Endocrine Research Laboratories, Medizinische Klinik, Innenstadt, Ludwig-Maximilians University, Ziemssenstreet 1, 80336 Munich, Germany

(Correspondence should be addressed to M Bidlingmaier; Email: martin.bidlingmaier{at}med.uni-muenchen.de)

This paper was presented at the 5th Ferring International Paediatric Endocrinology Symposium, Baveno, Italy (2008). Ferring Pharmaceuticals has supported the publication of these proceedings.

Disorders affecting GH secretion – either GH deficiency or GH excess (acromegaly) – are biochemically defined through peak or nadir concentrations of human GH in response to dynamic tests. Immunoassays employing polyclonal or monoclonal antibodies are routinely used for the analysis of GH concentrations, and many different assays are available on the market today. Unfortunately, the actual value reported for the GH concentration in a specific patient's sample to a large extent depends on the assay method used by the respective laboratory. Variability between assay results exceeds 200%, limiting the applicability of consensus guidelines in clinical practice. Reasons for the heterogeneity in GH assay results include the heterogeneity of the analyte itself, the availability of different preparations for calibration, and the interference from matrix components such as GH-binding protein. Furthermore, the reporting of results in mass units or international units together with the application of variable conversion factors led to confusion.

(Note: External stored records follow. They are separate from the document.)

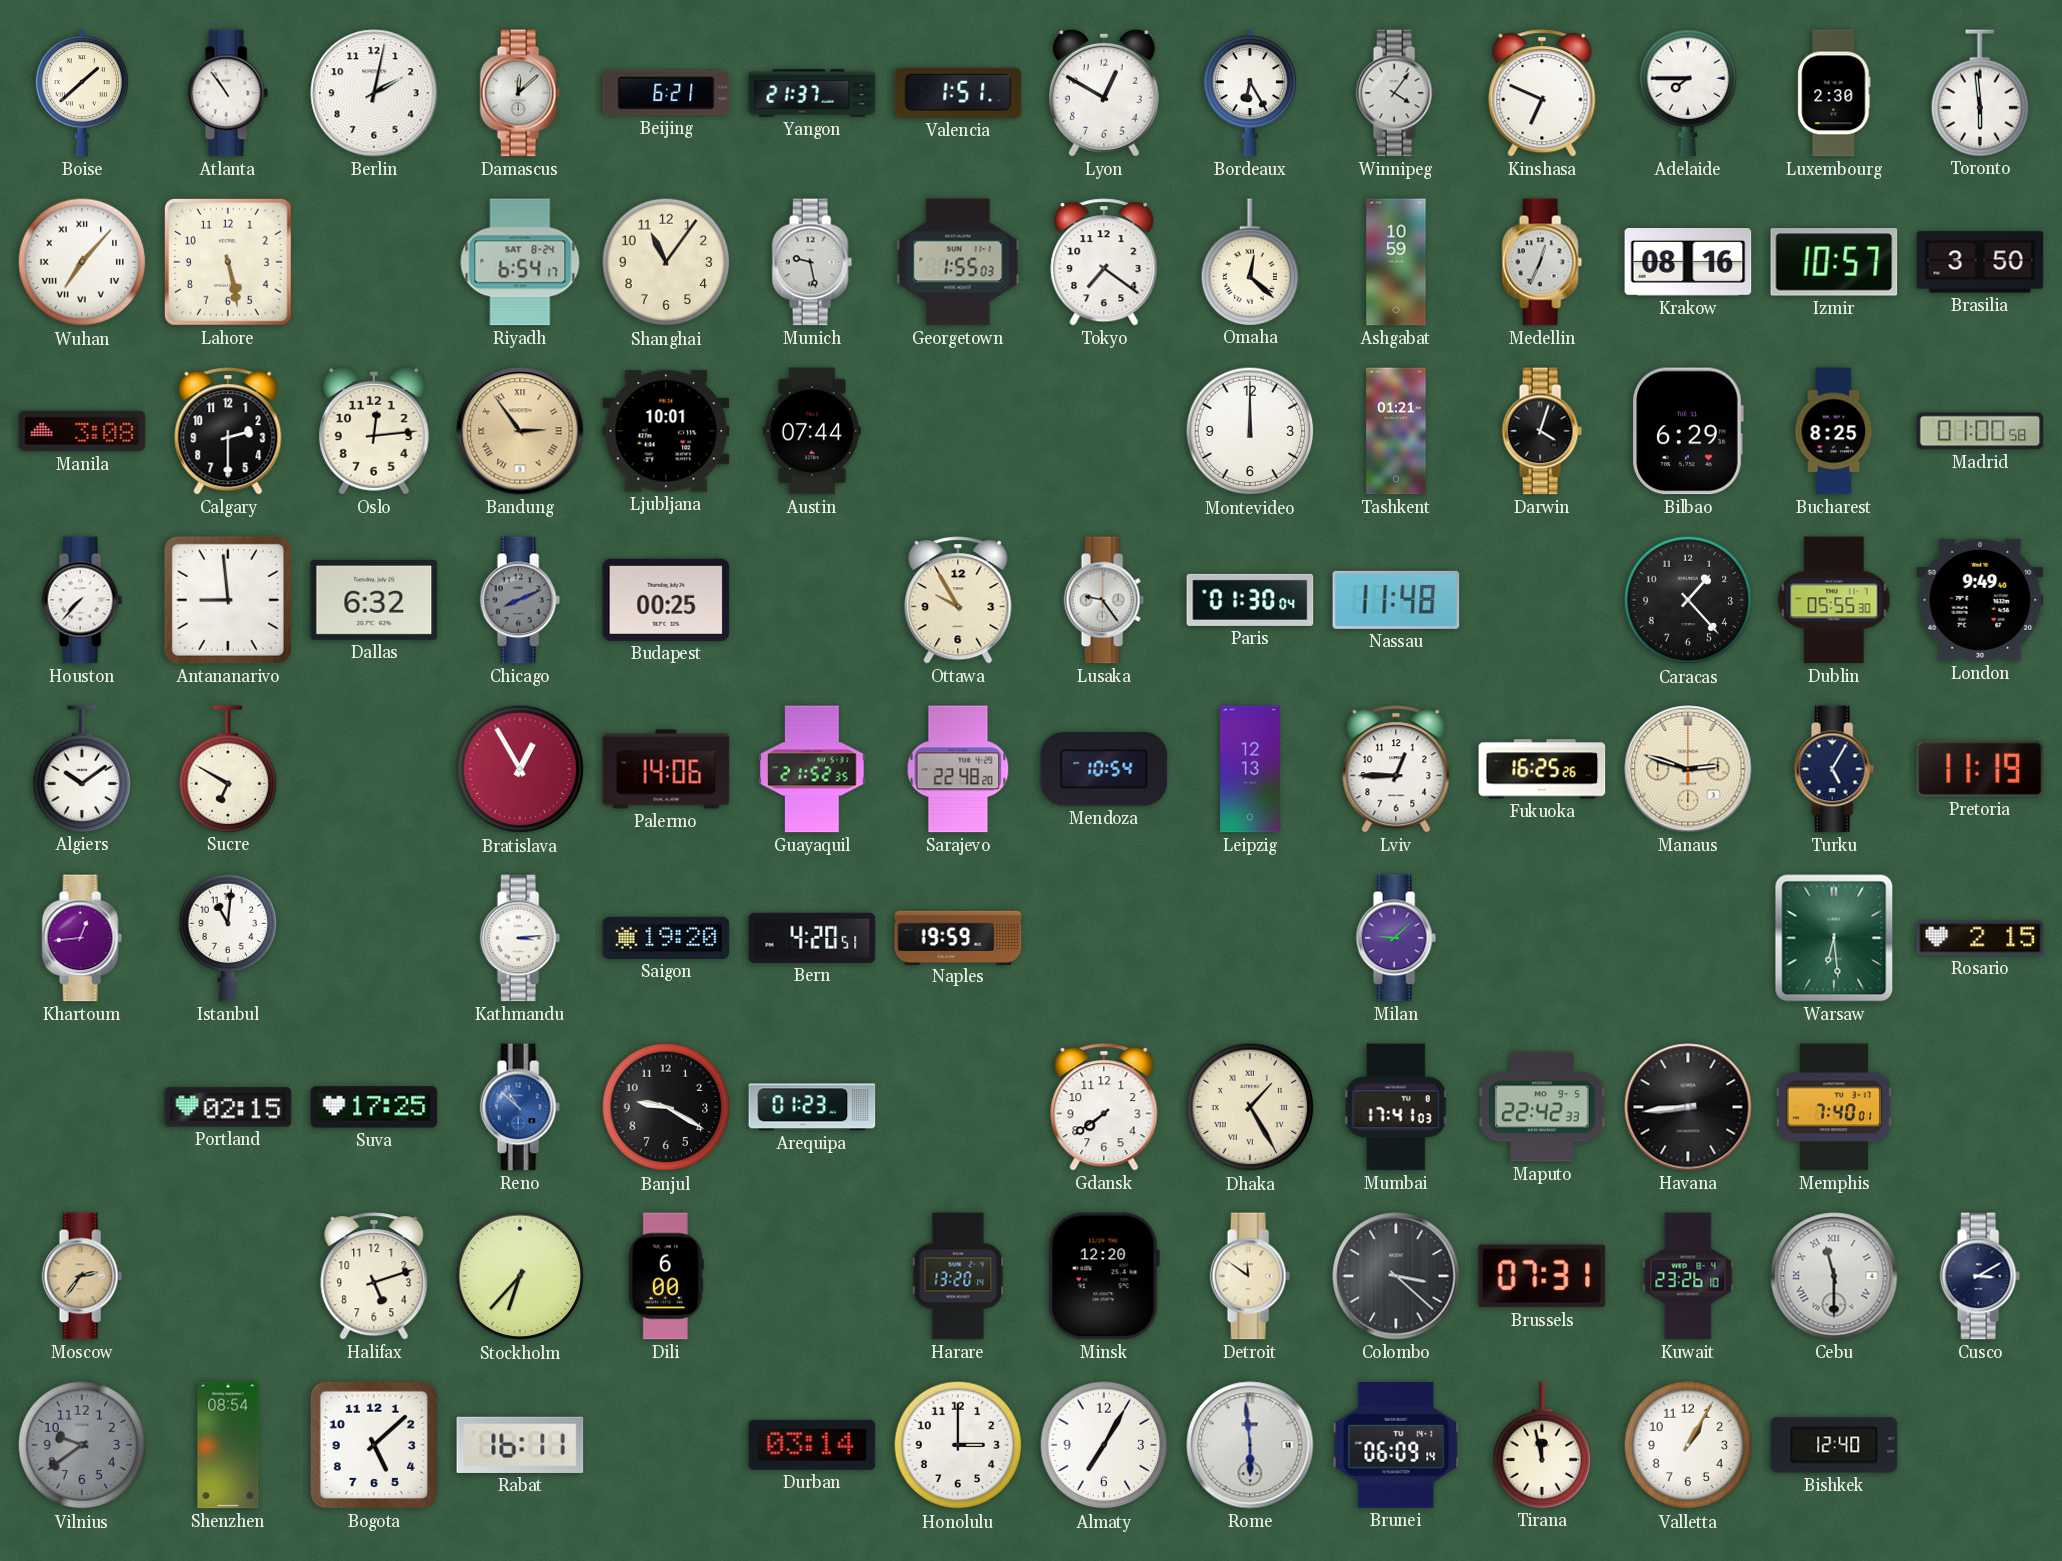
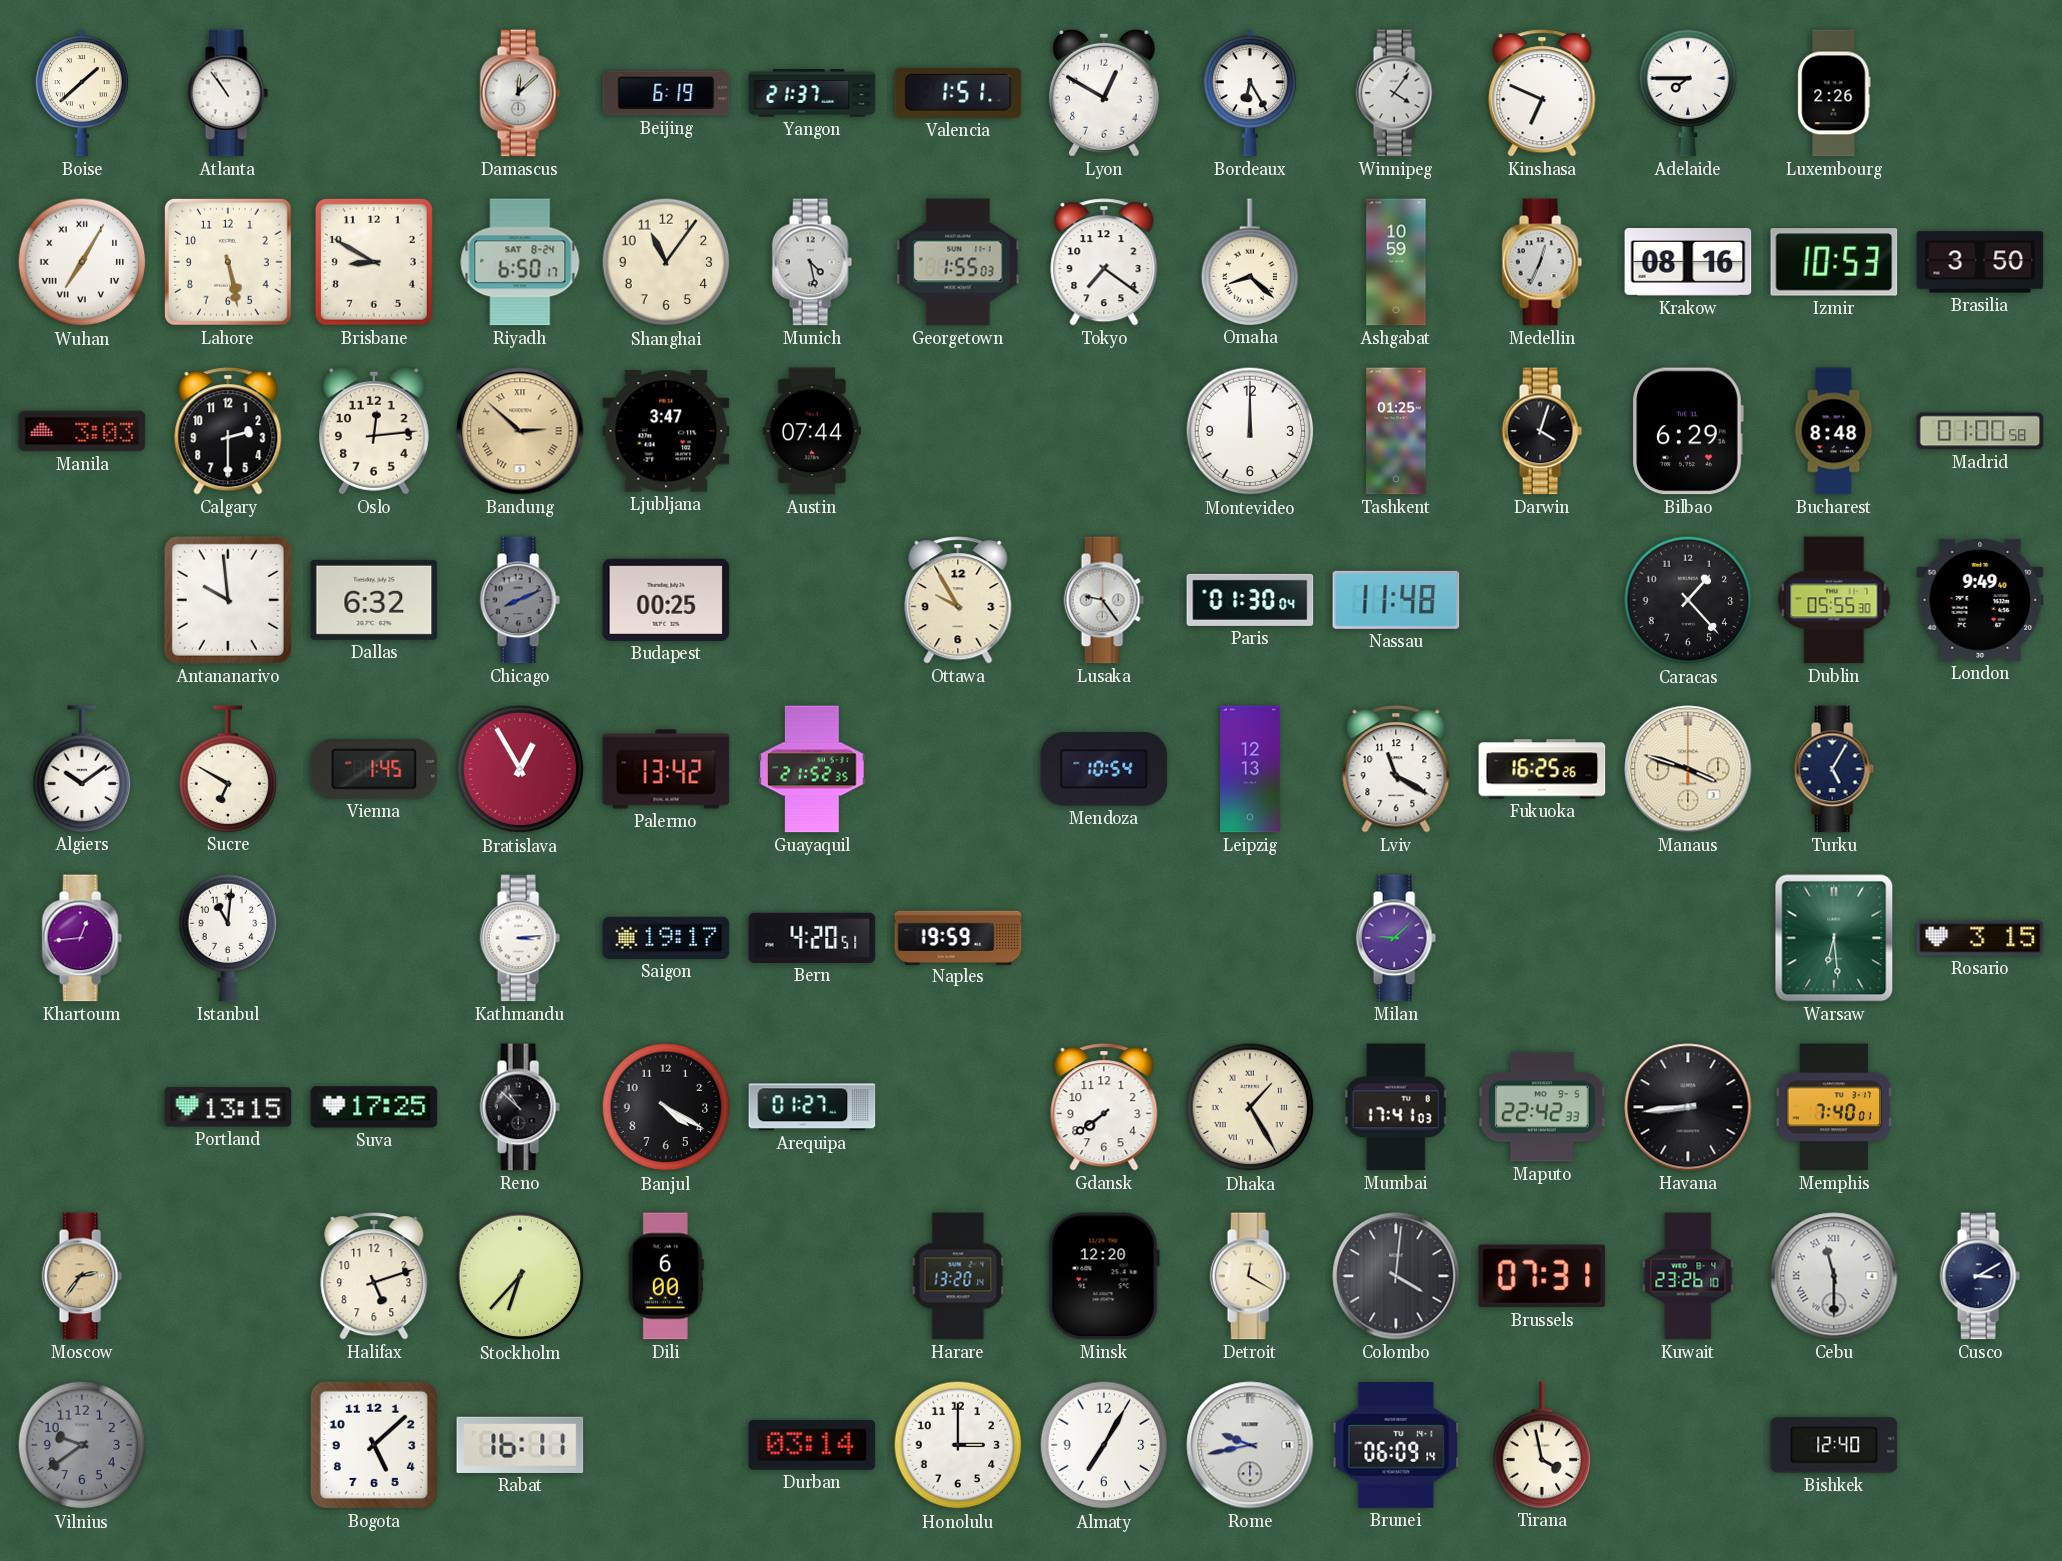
Berlin: 2:02 -> none
Beijing: 6:21 -> 6:19
Luxembourg: 2:30 -> 2:26
Toronto: 5:59 -> none
Wuhan: 7:07 -> 7:05
Brisbane: none -> 8:50
Riyadh: 6:54 -> 6:50
Munich: 9:28 -> 4:28
Omaha: 12:22 -> 8:22
Izmir: 10:57 -> 10:53
Manila: 3:08 -> 3:03
Bandung: 2:54 -> 2:52
Ljubljana: 10:01 -> 3:47
Tashkent: 01:21 -> 01:25
Bucharest: 8:25 -> 8:48
Houston: 7:37 -> none
Antananarivo: 8:59 -> 9:59
Vienna: none -> 1:45
Palermo: 14:06 -> 13:42
Sarajevo: 22:48 -> none
Lviv: 12:45 -> 11:20
Manaus: 2:48 -> 3:48
Pretoria: 11:19 -> none
Saigon: 19:20 -> 19:17
Rosario: 2:15 -> 3:15
Portland: 02:15 -> 13:15
Reno dial: blue -> black
Banjul: 9:20 -> 4:20
Arequipa: 01:23 -> 01:27
Detroit: 11:51 -> 12:20
Colombo: 3:22 -> 4:01
Shenzhen: 08:54 -> none
Rome: 5:59 -> 9:43
Tirana: 11:58 -> 3:58
Valletta: 1:05 -> none
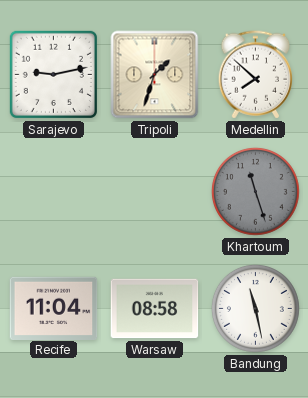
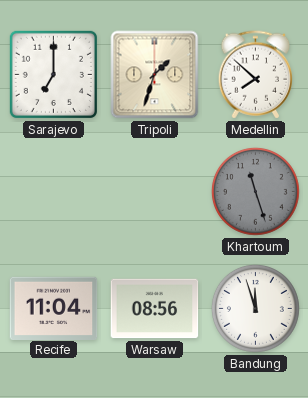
Sarajevo: 9:13 -> 7:00
Warsaw: 08:58 -> 08:56
Bandung: 11:28 -> 11:57
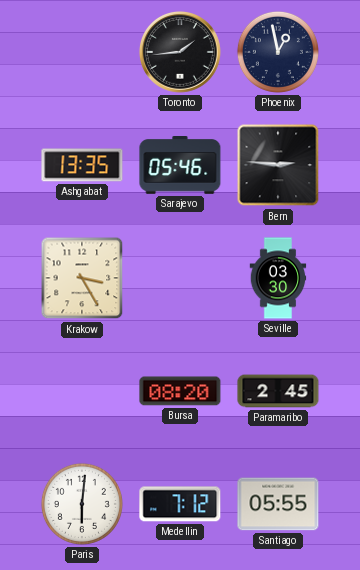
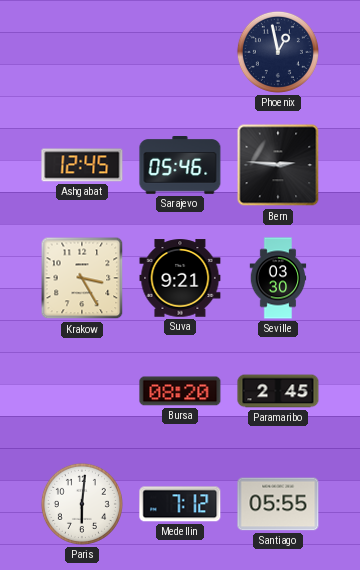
Toronto: 1:44 -> none
Ashgabat: 13:35 -> 12:45
Suva: none -> 9:21
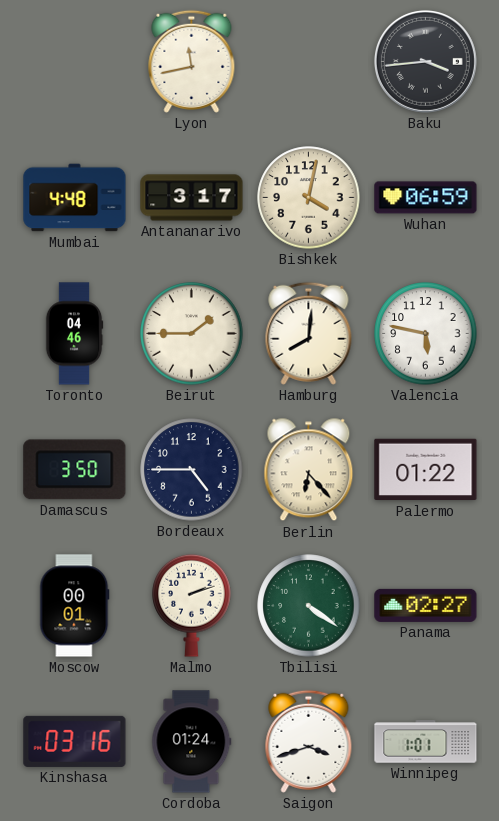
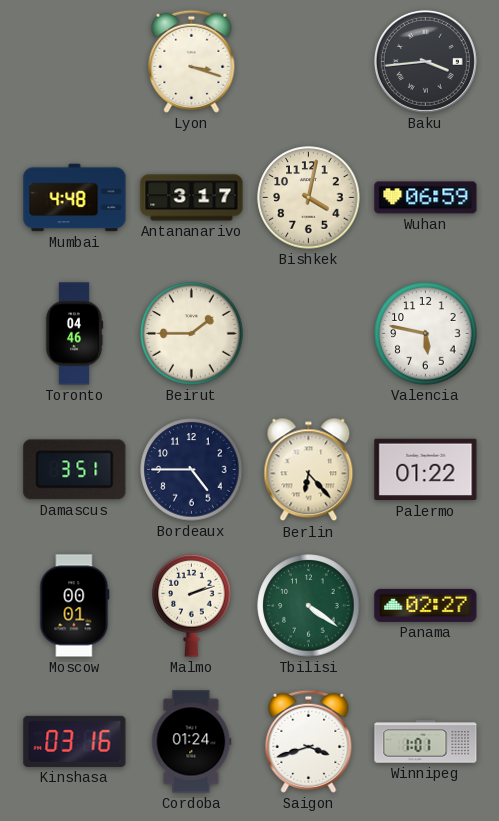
Lyon: 11:43 -> 3:18
Hamburg: 8:01 -> none
Damascus: 3:50 -> 3:51
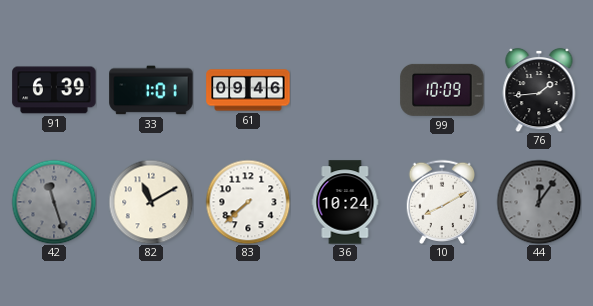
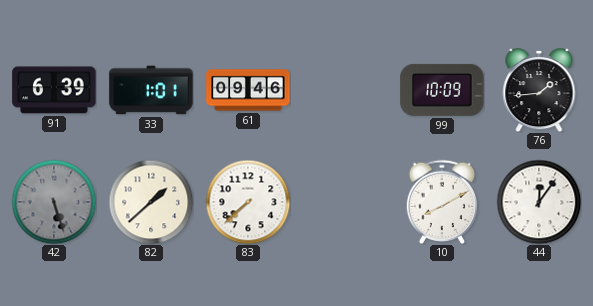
42: 11:27 -> 5:27
82: 11:10 -> 1:38
36: 10:24 -> none
44 dial: grey -> white
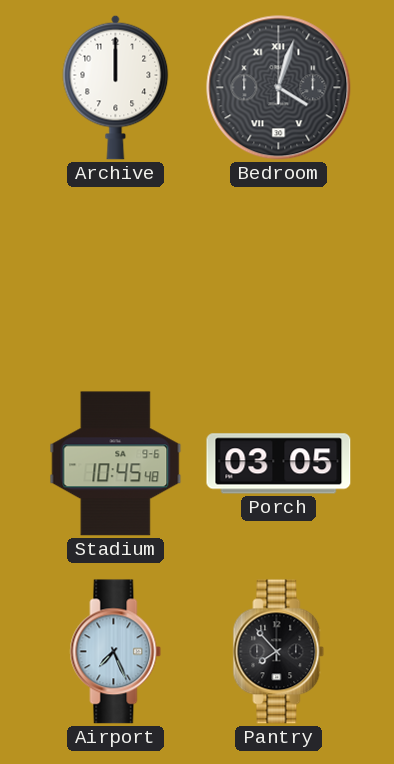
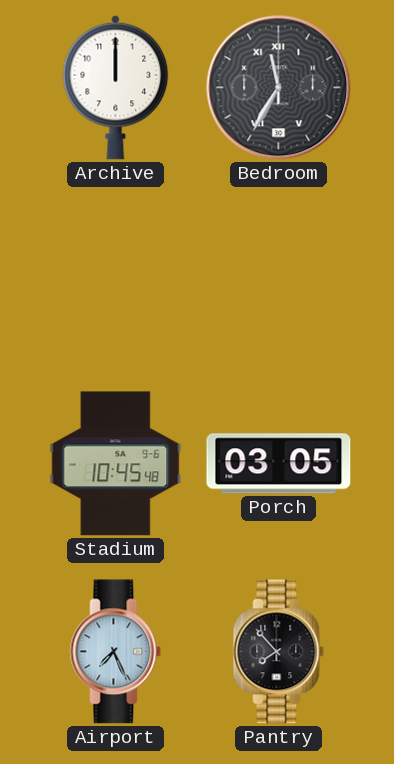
Bedroom: 4:03 -> 11:35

International collaborations proposed measures to improve the comparability of assay results, recommending the use of a single, recombinant calibrator for all assays and reporting only in mass units as first steps. However, because of the differences in epitope specificity of antibodies used in different assays, method-specific cut-off levels for dynamic tests might remain necessary to correctly interpret and compare results from different laboratories.